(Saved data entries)
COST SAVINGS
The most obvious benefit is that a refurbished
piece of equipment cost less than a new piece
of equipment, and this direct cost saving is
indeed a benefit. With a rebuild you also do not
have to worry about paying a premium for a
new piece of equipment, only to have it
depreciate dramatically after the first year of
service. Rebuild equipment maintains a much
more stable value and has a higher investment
--
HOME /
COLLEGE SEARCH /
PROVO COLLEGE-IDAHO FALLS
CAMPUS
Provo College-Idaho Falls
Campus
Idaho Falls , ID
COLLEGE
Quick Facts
--
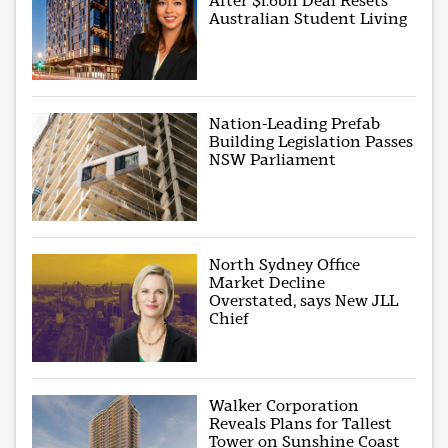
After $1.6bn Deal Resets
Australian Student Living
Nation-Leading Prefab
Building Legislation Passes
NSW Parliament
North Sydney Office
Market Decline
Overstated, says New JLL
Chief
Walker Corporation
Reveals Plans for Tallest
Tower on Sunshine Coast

■ What is required ■
Only the lines above from the one with "COST SAVINGS" up to and including the one with "more stable value and has a higher investment" should be repeated, exactly as written.

■ Response to the task ■
COST SAVINGS
The most obvious benefit is that a refurbished
piece of equipment cost less than a new piece
of equipment, and this direct cost saving is
indeed a benefit. With a rebuild you also do not
have to worry about paying a premium for a
new piece of equipment, only to have it
depreciate dramatically after the first year of
service. Rebuild equipment maintains a much
more stable value and has a higher investment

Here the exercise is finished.